Thursday, September 28, 2017

How to deal with heart burn

To deal with indigestion, increase stomach acid!


That doesn't sound right, does it?  Acid's the problem, isn't it?

I can speak from experience on this subject, because I've suffered with acid reflux and heartburn my whole life.  In the process, I've learned a lot about it.

For one thing, over-the-counter antacids stopped working for me.  I wanted my M.D. to prescribe more powerful versions to stop the stomach acid from giving me such a bad time.  She basically explained that I was asking for the wrong solution to the wrong problem.

You see, the pharmaceutical industry has repeated the “indigestion is caused by too much acid” myth so many times that it’s difficult for people to grasp that (many times) the problem is actually the opposite.  People feel as if their stomach is burning, so the cure is obviously to have less acid.  But, in fact, your needs stomach acid for a variety of reasons.

Stomach Acid Facts


Digestion requires stomach acid.  Without it, you can’t extract amino acids, vitamins or minerals from food.  You need stomach acid to get proper nutrition.

Stomach acid fights off bad bacteria which would otherwise infect your whole body.  A recent study looked at records from more than 800 hospitalized, critically ill patients on breathing machines. (These patients are sometimes given acid-reducing drugs to prevent stress ulcers from developing.) 300 percent more of patients on the drugs got pneumonia!  Why?  Because there wasn’t enough stomach acid to kill dangerous bacteria.

Further, chronically low levels of stomach acid have been linked to serious ailments, including heart disease, osteoporosis, asthma, allergies, infections, skin problems, depression, parasites, and immune disorders, such as type 1 diabetes and rheumatoid arthritis.

My doc didn't prescribe a bunch of pills which, in addition to wrecking my natural digestion process, would have also killed off the good bacteria needed to be healthy (and given side effects like diarrhea, skin reactions, and headaches). Instead, we talked about five simple lifestyle changes that could bring my stomach back under control.

Here they are:

1)  Hold the Beverages

Drinking while eating dilutes digestive acids.  A sip or two of room-temperature water is fine, but guzzling ice cold drinks with your meal leads to pain. Make a habit of eating first and drinking later.  I think you’ll find that your digestion is much improved from this simple change.

2)  Eat Less More Often

Big meals overwhelm your digestive systems.  It also spikes your blood sugar out of control.  You’ll feel better if you divide your daily food intake into four or five smaller meals throughout the day.  You won’t get hungry and overeat, and your digestive system will work better.  Also, try eating more slowly by taking smaller bites and chewing them more slowly.  This lets the saliva in your mouth begin the process of breaking down your food.

3)  Don’t Sleep On It

This is a big one.  Lying down lets stomach secretions travel up into the esophagus, where they can damage tissue. Eating makes your stomach acid increase as you work to digest, so give yourself enough time for digestion and finish your last meal of the day three hours before bed time.  Consider propping your head and chest up with a wedge pillow while you sleep, so gravity keeps your stomach acid in your stomach where it belongs.

4)  Avoid Food Triggers

If you already know that eating a platter of rich, fatty beef stroganoff or a slice of devil’s food cake means a painful stomach later, don’t eat it.  Think about the foods that don’t bother you, especially the fruits and vegetables that make you feel better after you eat them.  Plan meals around those instead.  If you don’t know what triggers you, keep a food diary for a month to find out what sets you off.  Besides fatty food and chocolate, common food triggers are spicy dishes, citrus fruits, juices and caffeine.

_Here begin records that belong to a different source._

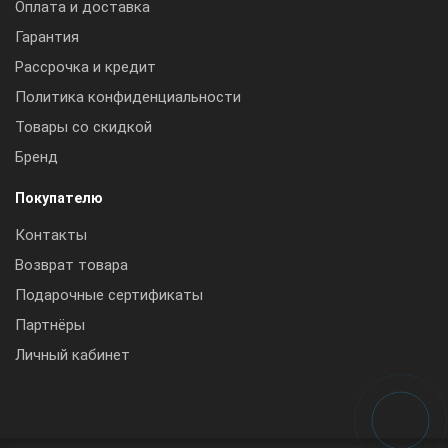
Оплата и доставка
Гарантия
Рассрочка и кредит
Политика конфиденциальности
Товары со скидкой
Бренд
Покупателю
Контакты
Возврат товара
Подарочные сертификаты
Партнёры
Личный кабинет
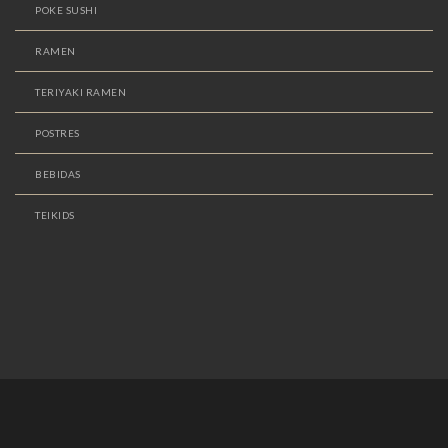
POKE SUSHI
RAMEN
TERIYAKI RAMEN
POSTRES
BEBIDAS
TEIKIDS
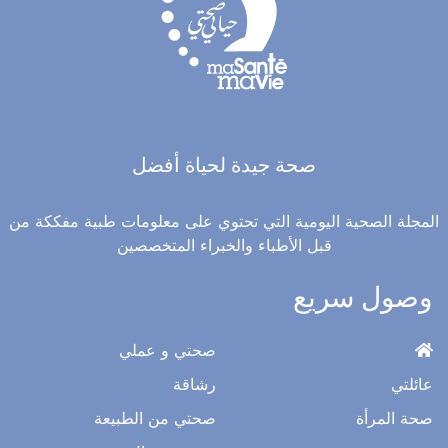
صحة جيدة لحياة أفضل
المجلة الصحية اليومية التي تحتوي على معلومات طبية مفككة من
قبل الأطباء والخبراء المتخصصين
وصول سريع
صحتي و عملي
عائلتي
رشاقة
صحة المرأة
صحتي من الطبيعة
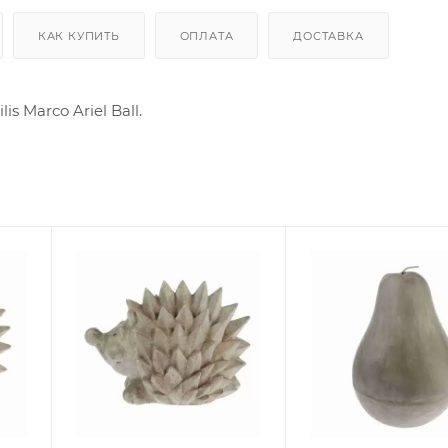
КАК КУПИТЬ
ОПЛАТА
ДОСТАВКА
 Marco Ariel Ball.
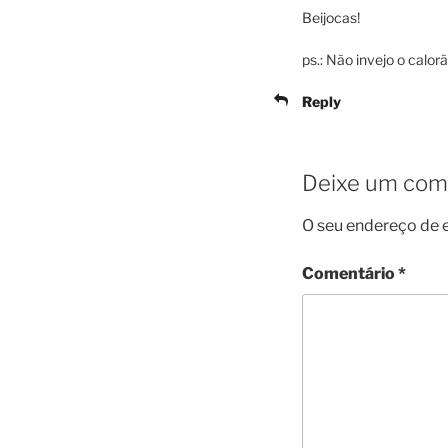
Beijocas!
ps.: Não invejo o calo
Reply
Deixe um com
O seu endereço de e
Comentário
*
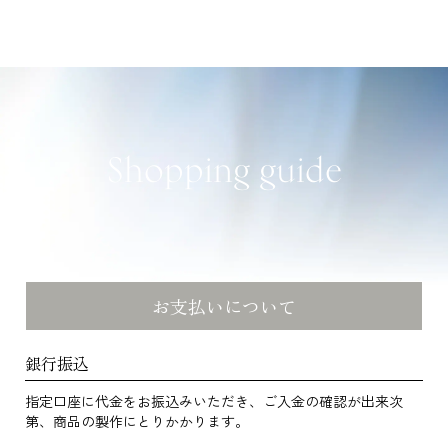
Shopping guide
お支払いについて
銀行振込
指定口座に代金をお振込みいただき、ご入金の確認が出来次
第、商品の製作にとりかかります。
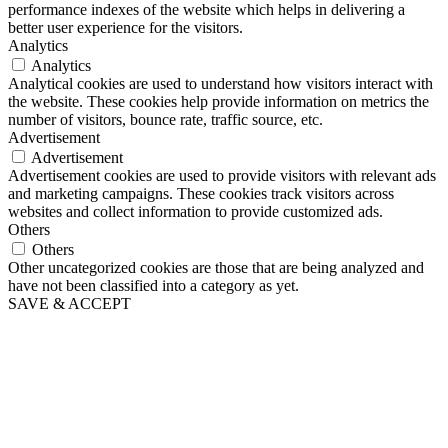
performance indexes of the website which helps in delivering a
better user experience for the visitors.
Analytics
Analytics
Analytical cookies are used to understand how visitors interact with
the website. These cookies help provide information on metrics the
number of visitors, bounce rate, traffic source, etc.
Advertisement
Advertisement
Advertisement cookies are used to provide visitors with relevant ads
and marketing campaigns. These cookies track visitors across
websites and collect information to provide customized ads.
Others
Others
Other uncategorized cookies are those that are being analyzed and
have not been classified into a category as yet.
SAVE & ACCEPT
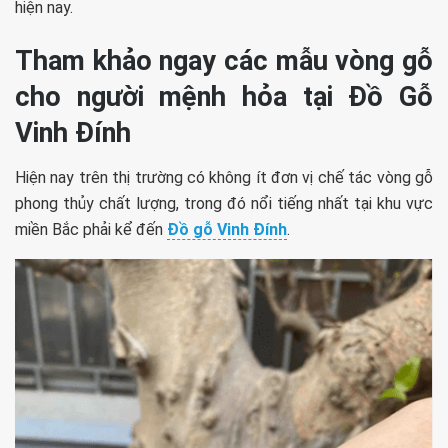
hiện nay.
Tham khảo ngay các mẫu vòng gỗ
cho người mệnh hỏa tại Đồ Gỗ
Vinh Đính
Hiện nay trên thị trường có không ít đơn vị chế tác vòng gỗ
phong thủy chất lượng, trong đó nổi tiếng nhất tại khu vực
miền Bắc phải kể đến
Đồ gỗ Vinh Đính
.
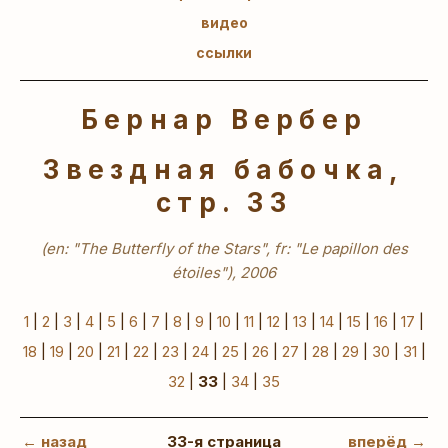
видео
ссылки
Бернар Вербер
Звездная бабочка,
стр. 33
(en: "The Butterfly of the Stars", fr: "Le papillon des
étoiles"), 2006
1
|
2
|
3
|
4
|
5
|
6
|
7
|
8
|
9
|
10
|
11
|
12
|
13
|
14
|
15
|
16
|
17
|
18
|
19
|
20
|
21
|
22
|
23
|
24
|
25
|
26
|
27
|
28
|
29
|
30
|
31
|
32
|
33
|
34
|
35
← назад
33-я страница
вперёд →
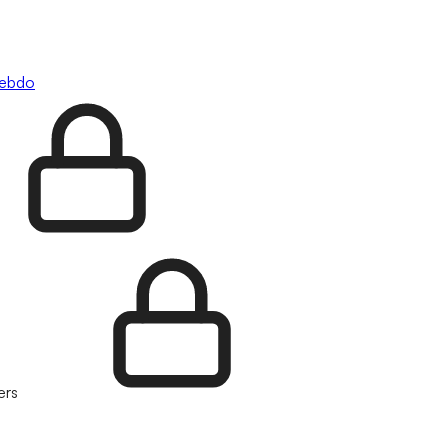
hebdo
ers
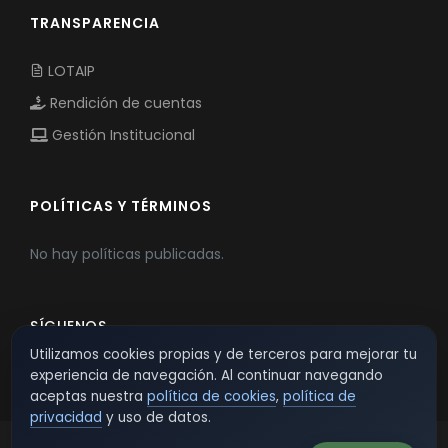
TRANSPARENCIA
LOTAIP
Rendición de cuentas
Gestión Institucional
POLÍTICAS Y TÉRMINOS
No hay políticas publicadas.
SÍGUENOS
Utilizamos cookies propias y de terceros para mejorar tu
experiencia de navegación. Al continuar navegando
aceptas nuestra
política de cookies
,
política de
privacidad
y uso de datos.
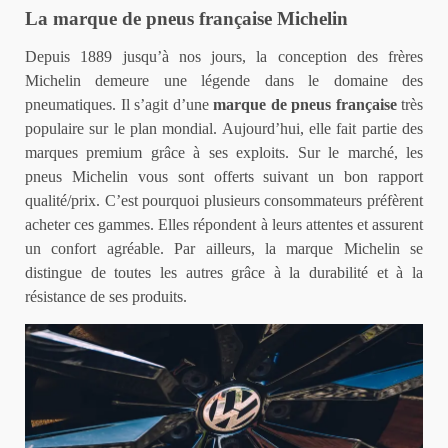
La marque de pneus française Michelin
Depuis 1889 jusqu’à nos jours, la conception des frères
Michelin demeure une légende dans le domaine des
pneumatiques. Il s’agit d’une
marque de pneus française
très
populaire sur le plan mondial. Aujourd’hui, elle fait partie des
marques premium grâce à ses exploits. Sur le marché, les
pneus Michelin vous sont offerts suivant un bon rapport
qualité/prix. C’est pourquoi plusieurs consommateurs préfèrent
acheter ces gammes. Elles répondent à leurs attentes et assurent
un confort agréable. Par ailleurs, la marque Michelin se
distingue de toutes les autres grâce à la durabilité et à la
résistance de ses produits.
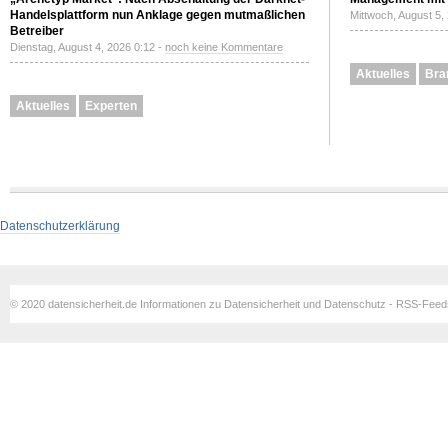
Handelsplattform nun Anklage gegen mutmaßlichen
Mittwoch, August 5,
Betreiber
Dienstag, August 4, 2026 0:12 -
noch keine Kommentare
Aktuelles
Bra
Aktuelles
Experten
Datenschutzerklärung
© 2020 datensicherheit.de Informationen zu Datensicherheit und Datenschutz - RSS-Fee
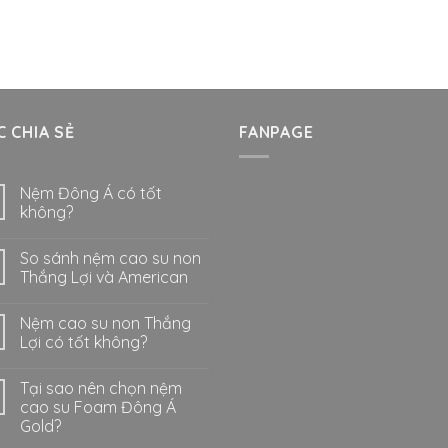
 CHIA SẺ
FANPAGE
Nệm Đông Á có tốt
không?
So sánh nệm cao su non
Thắng Lợi và American
Nệm cao su non Thắng
Lợi có tốt không?
Tại sao nên chọn nệm
cao su Foam Đông Á
Gold?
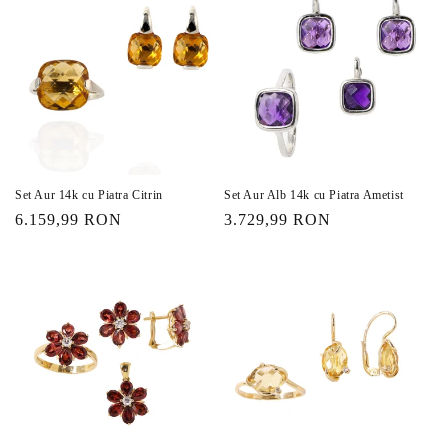
Set Aur 14k cu Piatra Citrin
Set Aur Alb 14k cu Piatra Ametist
Preț
6.159,99 RON
Preț
3.729,99 RON
obișnuit
obișnuit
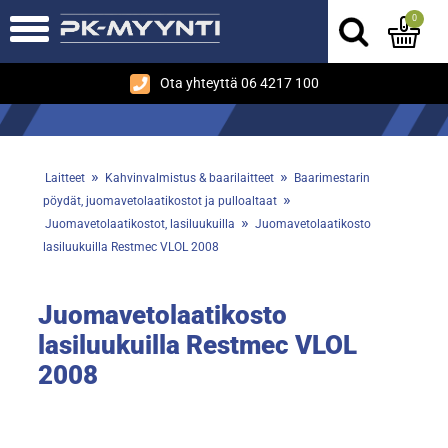
0
Ota yhteyttä 06 4217 100
»
»
Laitteet
Kahvinvalmistus & baarilaitteet
Baarimestarin
»
pöydät, juomavetolaatikostot ja pulloaltaat
»
Juomavetolaatikostot, lasiluukuilla
Juomavetolaatikosto
lasiluukuilla Restmec VLOL 2008
Juomavetolaatikosto
lasiluukuilla Restmec VLOL
2008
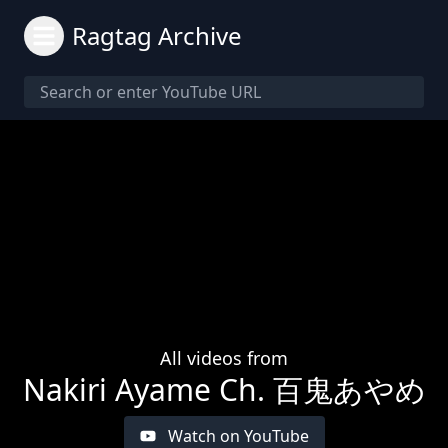
Ragtag Archive
All videos from
Nakiri Ayame Ch. 百鬼あやめ
Watch on YouTube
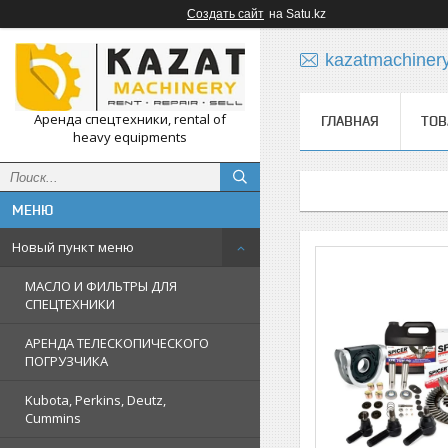
Создать сайт
на Satu.kz
kazatmachiner
Аренда спецтехники, rental of
ГЛАВНАЯ
ТОВ
heavy equipments
Новый пункт меню
МАСЛО И ФИЛЬТРЫ ДЛЯ
СПЕЦТЕХНИКИ
АРЕНДА ТЕЛЕСКОПИЧЕСКОГО
ПОГРУЗЧИКА
Kubota, Perkins, Deutz,
Cummins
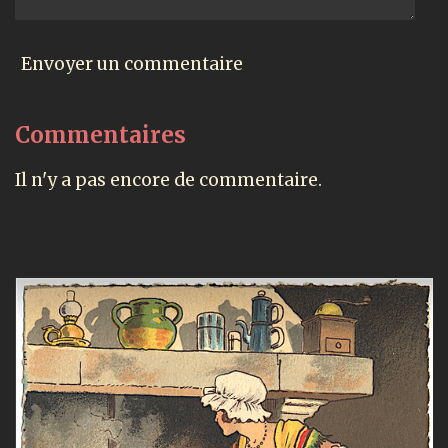
Envoyer un commentaire
Commentaires
Il n'y a pas encore de commentaire.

Take Supportive Supplements

* Probiotics:  Good bacteria helps digest food for you.  Personally, I go for a probiotic supplement containing at least 10 billion live organisms (and follow the dosage instructions on the product that you choose).

* Melatonin:  Normally, I like melatonin when I need more and better sleep, but studies show that melatonin also helps beat stomach problems.  Melatonin protects against indigestion, gastrointestinal reflux disease (GERD), ulcers, lesions in the esophagus (the tube that connects the mouth and stomach), and helps treat irritable bowel syndrome.  A good idea is a daily dose of 1 mg for women and 3 mg for men.  Take it just before bed and sleep like a baby.

* Digestive enzymes:  Lipases help fat digestion, amylases help with carbohydrates, and proteolytics work on protein.  These enzymes can be helpful for treating conditions ranging from lactose intolerance to pancreatic insufficiency.  You can find these enzymes sold individually, as well as in combination or with betaine hydrochloride (a diluted form of hydrochloric acid).  Choose one that targets your specific digestive issue and be sure to follow the dosage instructions.


After one month on this program, my stomach problems were a thing of the past.  If your stomach feels out of sorts, these solutions will get you all straightened out... and I speak from experience.